Pablo Picasso, 'Les-baigneuses' (1918).

Los 'ballets russes' de Serguéi Diághilev (y Cocteau, Satie, Koklowa y Picasso) vuelven a España. Hacen su estreno en Valladolid, con Joaquín Turina al frente de vientos y maderas, de metales y cuerdas. Un espectáculo total donde cuerpos y notas se entreveran con vestidos que no son sino extensiones de toda la crepitante vanguardia; obras de arte al servicio del gesto, de músicas inopinadamente nuevas. El matrimonio Delaunay, que también regresa, pero a la más que neutral Madrid, pretende crear, junto al ruso, un “negocio teatral relativamente nuevo”, para el que piden consejo a un extenuado Ramón María del Valle Inclán (que vive su paso de la estética a la ética). No lo consiguen; sí, el encargo para una renovada 'Cleopatra', donde crepita ostentoso todo el ideario orfista.

Se escucha, tímida, pero en toda su modernidad, la 'Historia de un soldado' de Ígor Stravinsky, “obra para ser leída, tocada y bailada”; también 'Gianni Schicchi' de Puccini y 'Frontispice', para piano, de Ravel. Se pintan los expresionistas telones de 'El gabinete del doctor Caligari', y Griffith, “padre del cine moderno”, estrena 'Lo más grande en la vida'. En la capital de la recién creada República de los Soviets, Kazimir Malévich desvela su manifiesto suprematista, “semilla de todas las posibilidades”, su 'Cuadrado blanco sobre fondo blanco'; un nuevo evangelio colgando de los restos de un imperio que ha dejado de existir. El blanco convertido en “desierto de la nada”. El cuadrado alumbrando la génesis de un nuevo orden.

placeholder Malevich, 'Cuadrado blanco sobre fondo blanco' (1918).
Malevich, 'Cuadrado blanco sobre fondo blanco' (1918).

“Dadá es nada”, grita Tristan Tzara desde Zúrich. La nada. Ese sentimiento que padecieron millones de ciudadanos en todo el mundo. Ese vacío absoluto que se instaló en ciudades y pechos. Un silencio ronco que no era blanco sino negro, como los lienzos de Ródchenko. No hubo un solo rincón que no penara el azote, que no sufriera el duelo, primero de la guerra, después de la gripe. Ni un fragmento de tierra que no sintiera la letanía salada de la pena.
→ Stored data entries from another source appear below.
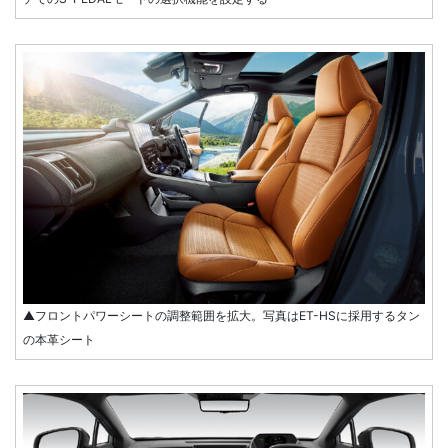
▲フロントパワーシートの調整範囲を拡大。写真はET-HSに採用するタン
の本革シート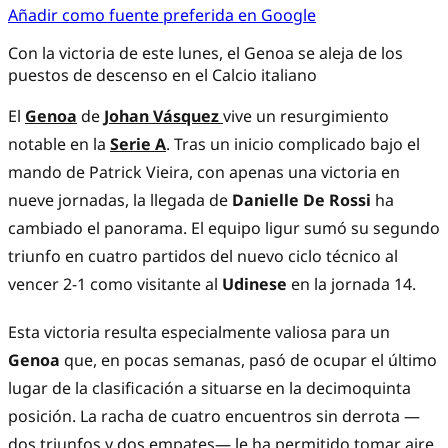
Añadir como fuente preferida en Google
Con la victoria de este lunes, el Genoa se aleja de los
puestos de descenso en el Calcio italiano
El 
Genoa
 de 
Johan Vásquez
vive un resurgimiento 
notable en la 
Serie A
. Tras un inicio complicado bajo el 
mando de Patrick Vieira, con apenas una victoria en 
nueve jornadas, la llegada de 
Danielle De Rossi
 ha 
cambiado el panorama. El equipo ligur sumó su segundo 
triunfo en cuatro partidos del nuevo ciclo técnico al 
vencer 2-1 como visitante al 
Udinese
 en la jornada 14.
Esta victoria resulta especialmente valiosa para un 
Genoa
 que, en pocas semanas, pasó de ocupar el último 
lugar de la clasificación a situarse en la decimoquinta 
posición. La racha de cuatro encuentros sin derrota —
dos triunfos y dos empates— le ha permitido tomar aire 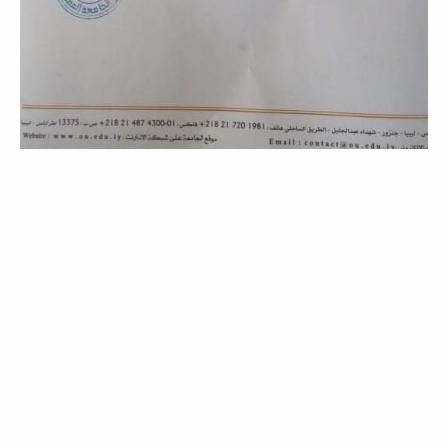
ورشة عمل بقسم الجغرافيا ونظم
المعلومات الجغرافيا حول
توصيف المقرر الدراسي
أخبار
رشة عمل بقسم الجغرافيا ونظم
المعلومات الجغرافية بكلية الآداب جامعة
مصراتة...
تسليم عمادة كلية الآداب جامعة
مصراتة
أخبار
الخميس 6_اكتوبر_2022 م في جو ودي
رائع يجسد كل معاني الصدق والوفاء
والإنتماء. شهدت...
بدأ عمل فريق مراجعة وثائق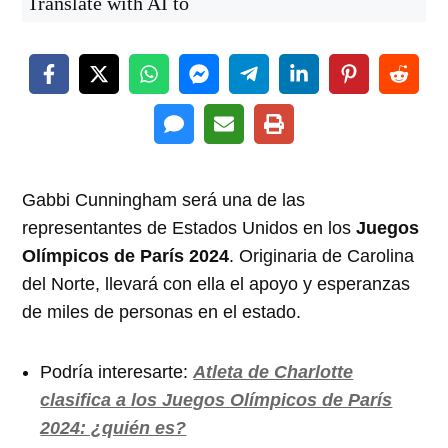
Translate with AI to
Gabbi Cunningham será una de las
representantes de Estados Unidos en los
Juegos
Olímpicos de París 2024
. Originaria de Carolina
del Norte, llevará con ella el apoyo y esperanzas
de miles de personas en el estado.
Podría interesarte:
Atleta de Charlotte
clasifica a los Juegos Olímpicos de París
2024: ¿quién es?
Julio de 1919. Autocomplacientes miradas colisionan con los espejos del gran salón de Versalles. Se multiplican, se confunden con las guirnaldas que cuelgan sobre los vanos. La tramoya diseñada por Le Brun convertida en campo de batalla. El último, piensan. Dos décadas más tarde, la vieja Europa amanecerá con el drama de los desplazados, con la infamia de los campos de concentración, con una guerra que pondrá fin a todo. Pero, ahora, toca festejar la victoria bajo la atenta mirada del Rey Sol pintado en la bóveda; celebrar el fin, como dirá Lloyd George, “de todas las guerras”.
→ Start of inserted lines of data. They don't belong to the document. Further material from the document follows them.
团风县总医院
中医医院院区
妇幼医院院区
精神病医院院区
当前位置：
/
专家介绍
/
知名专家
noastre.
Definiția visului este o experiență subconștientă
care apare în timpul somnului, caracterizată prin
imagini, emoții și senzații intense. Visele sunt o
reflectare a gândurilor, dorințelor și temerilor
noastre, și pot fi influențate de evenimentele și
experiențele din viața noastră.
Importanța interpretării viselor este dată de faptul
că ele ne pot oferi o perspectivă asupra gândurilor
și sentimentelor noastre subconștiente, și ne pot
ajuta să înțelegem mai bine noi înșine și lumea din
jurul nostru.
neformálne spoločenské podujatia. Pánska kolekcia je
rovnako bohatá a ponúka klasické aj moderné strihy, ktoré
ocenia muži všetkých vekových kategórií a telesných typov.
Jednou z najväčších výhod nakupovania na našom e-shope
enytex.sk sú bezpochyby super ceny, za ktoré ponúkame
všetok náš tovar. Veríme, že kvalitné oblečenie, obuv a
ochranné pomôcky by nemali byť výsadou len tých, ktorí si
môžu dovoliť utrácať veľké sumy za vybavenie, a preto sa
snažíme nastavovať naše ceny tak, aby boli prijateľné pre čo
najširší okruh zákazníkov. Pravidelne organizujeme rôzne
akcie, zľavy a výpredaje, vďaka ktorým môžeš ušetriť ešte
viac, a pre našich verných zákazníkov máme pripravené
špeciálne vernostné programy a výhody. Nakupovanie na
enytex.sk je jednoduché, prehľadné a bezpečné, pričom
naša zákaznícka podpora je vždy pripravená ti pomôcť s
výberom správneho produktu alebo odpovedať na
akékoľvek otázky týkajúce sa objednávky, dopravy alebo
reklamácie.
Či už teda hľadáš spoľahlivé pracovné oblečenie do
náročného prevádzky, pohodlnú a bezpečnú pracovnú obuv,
Enero de 1918. Empieza el año y en todas las noches europeas, bajo cada uno de sus cielos, hay miedo, hay dolor. Siguen sonando disparos. El hambre recorre las calles y se mezcla con la sangre de quienes han cejado en su intento de seguir viviendo. Escenas cruentas sepultan la poca fe que resiste, esa a la que se aferran los que ya nada tienen que perder. Plegarias cortas junto a ataúdes baratos. Salmodias desprovistas de canto, calladas. El invierno es más duro, más frío, más gris que en los años anteriores.